Charles Nditije : « Au Burundi, le pouvoir a peur du Cnared »
Le Conseil national pour le respect de l’Accord d’Arusha (Cnared) a de nouveaux dirigeants depuis le 28 février dernier. Charles Nditije, du parti Uprona non reconnu par le gouvernement, en a été élu président à Bruxelles, après trois jours de tractations internes.
Déterminé à travailler pour « chasser Nkurunziza du pouvoir » et « mettre en place des institutions de transition capables d’instaurer un environnement favorable à la tenue des élections inclusives, transparentes, crédibles et démocratiques », Charles Nditije, nouveau président de la coalition de l’opposition Cnared, en exil, livre son analyse de la crise burundaise et répond aux questions de Jeune Afrique.
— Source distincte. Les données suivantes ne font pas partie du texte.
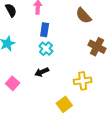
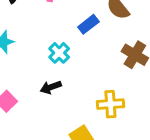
blue rectangle: (45, 30) -> (88, 24), moved, turned 40

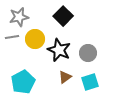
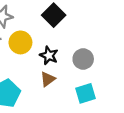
black star: (59, 50) -> (49, 55), size x0.7
brown triangle: (65, 77) -> (48, 79), moved

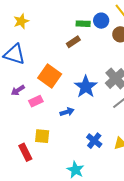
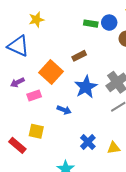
yellow star: (21, 21) -> (36, 20), moved
brown rectangle: (73, 42) -> (79, 56), moved
blue arrow: (67, 112) -> (64, 110), turned 32
red rectangle: (25, 152) -> (17, 145), turned -30

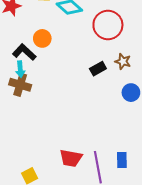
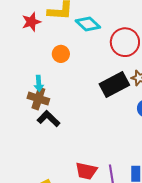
black L-shape: (24, 52) -> (49, 119), moved
black rectangle: (98, 69) -> (114, 85), size x1.8

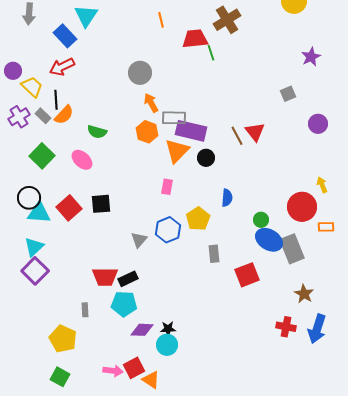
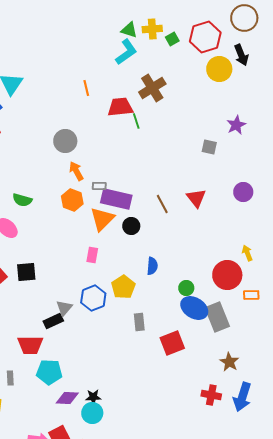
gray square: (288, 94) -> (209, 147), moved, turned 35
gray rectangle: (174, 118) -> (99, 186), size x0.6
red triangle: (255, 132) -> (196, 198), moved
black rectangle: (128, 279) -> (53, 321), moved

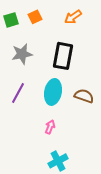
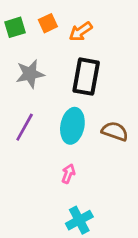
orange arrow: (73, 17) -> (81, 31), moved

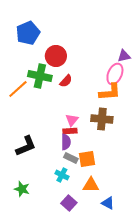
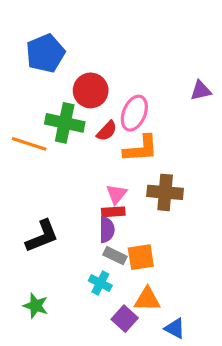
pink ellipse: (115, 74) -> (134, 113), moved
orange line: (18, 89) -> (29, 144), turned 60
orange L-shape: (110, 92) -> (141, 149), moved
purple square: (69, 203) -> (125, 319), moved

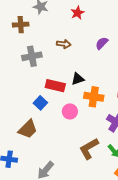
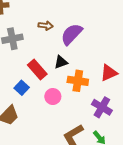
purple semicircle: (102, 43) -> (72, 34), moved, size x1.6
red rectangle: (55, 86) -> (37, 69), turned 36

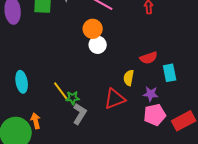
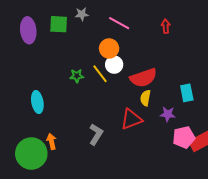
red semicircle: (149, 58) -> (143, 78), moved, size x1.5
yellow line: (61, 91) -> (100, 74), moved
green star: (73, 98) -> (77, 76), moved
pink pentagon: (155, 115) -> (184, 137), moved

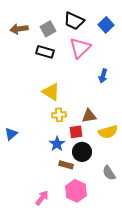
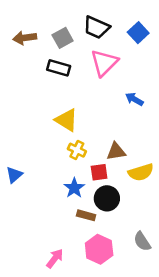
blue arrow: (103, 76) -> (134, 99), turned 104
yellow cross: (59, 115) -> (77, 150), turned 32
gray semicircle: (109, 173) -> (142, 241), moved

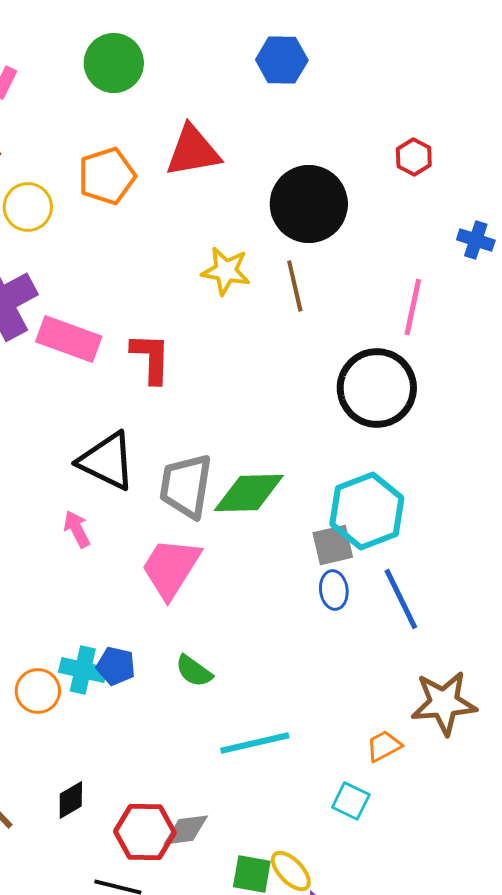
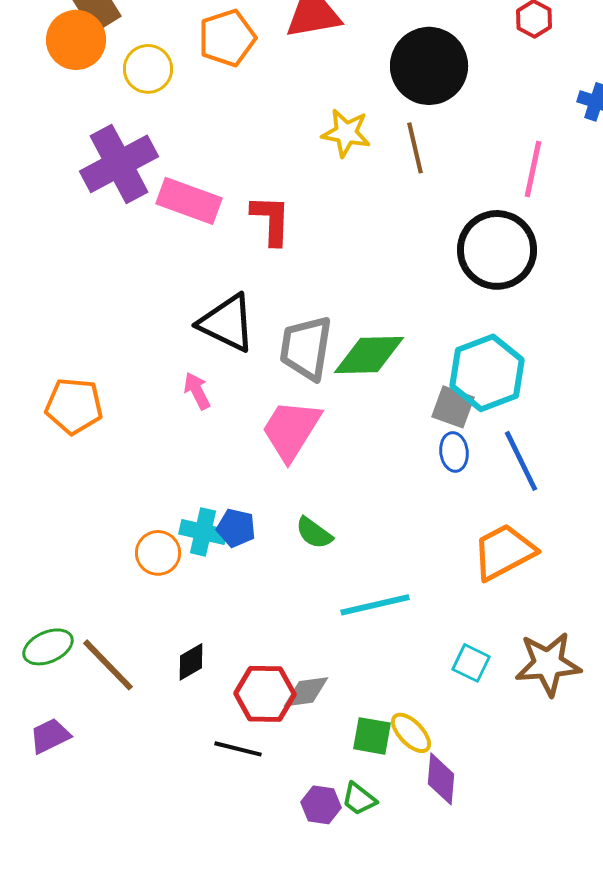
gray square: (333, 545) -> (453, 407), turned 33
brown star: (444, 703) -> (548, 664), moved
orange trapezoid: (384, 746) -> (504, 552), moved, size x1.8

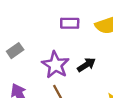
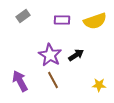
gray rectangle: (15, 51) -> (23, 16), moved

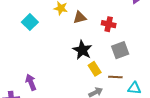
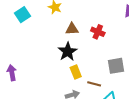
brown triangle: (80, 17) -> (72, 29), moved
gray square: (120, 50) -> (116, 66), moved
Jeune Afrique : Quels sont les grands défis du Cnared qui feront objet de votre attention durant votre mandat ?
Charles Nditije : Les divisions qui gangrènent la société burundaise, le pouvoir de Bujumbura qui ne veut pas négocier. Nous allons travailler avec la société civile, les mouvements des femmes, la diaspora… pour que nous puissions mettre assez de pression sur le pouvoir de Nkurunziza, qui doit accepter de s’asseoir sur la table des négociations avec tout le monde, particulièrement l’opposition.
Votre mandat est de neuf mois, n’est-ce pas très peu pour avoir des résultats palpables ?
Nous sommes une organisation avec des hommes et des femmes de qualité. Si après neuf mois j’ai atteint un tiers, ou la moitié de nos objectifs, les autres feront le reste. Et je continuerai à travailler main dans la main avec ceux qui vont me succéder.
90% des leaders du Cnared sont en exil
Vous prenez la direction d’une plateforme rongée par des guerres intestines. Certains membres ont été suspendus, d’autres ont claqué la porte préférant rentrer à Bujumbura. Quelle sera votre politique pour préserver l’unité du Cnared ?
Dans une organisation aussi diversifiée que la nôtre, qui regroupe des partis politiques et des personnalités qui n’ont pas toujours travaillé ensemble, c’est normal qu’il y ait parfois des dissensions et des divergences des points de vue. Et puis la bataille politique que nous menons demande de l’endurance et de l’engagement. Chemin faisant, il y en a qui sont découragés par la fatigue, la déception, la pauvreté. 90% des leaders du Cnared sont en exil. Ce n’est pas tout le monde qui a les nerfs solides pour supporter tout cela. Il y a aussi les sollicitations du pouvoir de Bujumbura qui conduisent parfois aux défections. L’urgence aujourd’hui est d’instaurer un dialogue permanent. Et je m’engage à contacter tous ceux qui hésitent à nous rejoindre, qui se sont mis en retrait. Ici je ne parle pas de ceux qui ont été sanctionnés comme Alice Nzomukunda et Mathias Basabose, qui sont rentrés récemment à Bujumbura.
Quelle sera la position du Cnared sous votre leadership face au dialogue inter-burundais sous la facilitation de Benjamin William Mkapa ?
Nous avons déjà présenté au facilitateur Mkapa nos inquiétudes par rapport à ses prises de position, à l’équipe qui l’entoure qui doit être remplacée par une autre bien étoffée, faite de personnalités de l’Union africaine et des Nations unies rodées en matière de négociations. Maintenant, nous attendons sa réaction et ce qui va sortir du sommet des chefs d’État de la Communauté est-africaine qui se tient bientôt. C’est ce qui va déterminer notre attitude. Mais dans tous les cas, nous sommes disposés à entrer de plain-pied dans les négociations, l’unique voie capable de ramener une paix durable.
Et si Nkurunziza refuse toujours de négocier…
Dans ce cas, ce n’est pas au Cnared de prendre une décision. Mais avec la fatigue, les exilés, les jeunes désespérés feront en sorte qu’il y ait d’autres organisations, qui naîtront en dehors du Cnared pour mener une lutte armée. D’ailleurs il y en a déjà qui ont pris cette option.
L’un des arguments du pouvoir est que votre coalition ne représente plus grand-chose sur l’échiquier politique burundais…
Si le Cnared ne représentait rien, le pouvoir n’aurait pas peur de s’asseoir avec nous. Il connaît la force et l’expérience que nous avons. Il faut consulter les résultats des précédentes élections que nous n’avons pas reconnu mais qui sont quand même révélateurs. Le CNDD-FDD qui est parti en campagne seul n’a eu que 44,7 % des suffrages au niveau législatif. Ce chiffre inclut une bonne partie de ceux qui sont devenus frondeurs. Sur le terrain, il n’a pas grand-chose à part les Imbonerakure qui ne font que terroriser les populations.